- _WORK TO COMPLETE_
Take the listing below and print exactly the lines starting at the line containing "materiał taki jak" and ending at the line containing "efektowny dodatek zamiast wielu", both ends included, and no others.

- _DATA RECORDS_

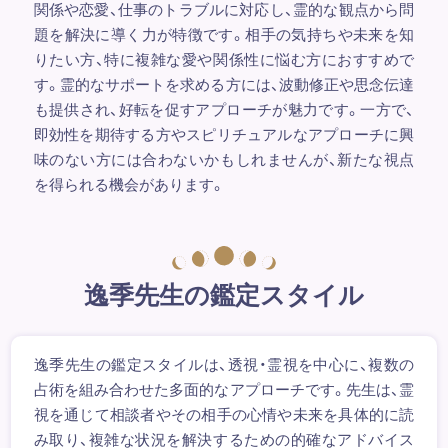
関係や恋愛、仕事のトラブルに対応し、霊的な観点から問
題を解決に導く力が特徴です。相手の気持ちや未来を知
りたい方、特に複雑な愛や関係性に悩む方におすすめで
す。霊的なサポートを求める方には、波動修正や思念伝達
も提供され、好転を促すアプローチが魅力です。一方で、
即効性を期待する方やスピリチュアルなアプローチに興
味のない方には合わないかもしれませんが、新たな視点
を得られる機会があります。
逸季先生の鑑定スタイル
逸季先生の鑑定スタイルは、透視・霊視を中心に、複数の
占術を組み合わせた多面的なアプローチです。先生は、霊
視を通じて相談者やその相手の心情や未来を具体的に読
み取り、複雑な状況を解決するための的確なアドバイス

...

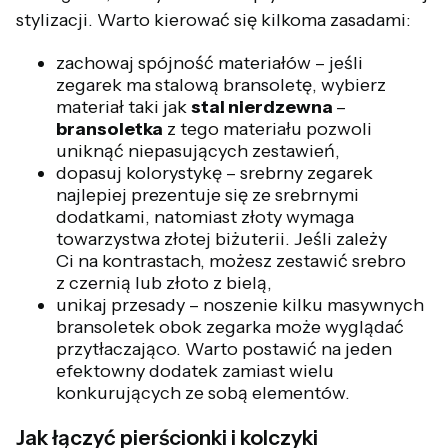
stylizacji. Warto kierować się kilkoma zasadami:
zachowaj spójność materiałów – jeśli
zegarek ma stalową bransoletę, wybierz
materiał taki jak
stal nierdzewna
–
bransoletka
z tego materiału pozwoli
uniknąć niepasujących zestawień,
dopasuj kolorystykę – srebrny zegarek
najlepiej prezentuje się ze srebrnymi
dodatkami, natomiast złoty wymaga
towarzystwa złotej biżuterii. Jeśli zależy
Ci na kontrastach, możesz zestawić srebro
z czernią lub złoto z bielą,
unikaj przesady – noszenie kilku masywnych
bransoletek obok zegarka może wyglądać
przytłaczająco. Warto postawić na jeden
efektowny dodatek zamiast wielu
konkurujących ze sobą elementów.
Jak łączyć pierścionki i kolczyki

- _RESULT FOR THIS TASK_
materiał taki jak
stal nierdzewna
–
bransoletka
z tego materiału pozwoli
uniknąć niepasujących zestawień,
dopasuj kolorystykę – srebrny zegarek
najlepiej prezentuje się ze srebrnymi
dodatkami, natomiast złoty wymaga
towarzystwa złotej biżuterii. Jeśli zależy
Ci na kontrastach, możesz zestawić srebro
z czernią lub złoto z bielą,
unikaj przesady – noszenie kilku masywnych
bransoletek obok zegarka może wyglądać
przytłaczająco. Warto postawić na jeden
efektowny dodatek zamiast wielu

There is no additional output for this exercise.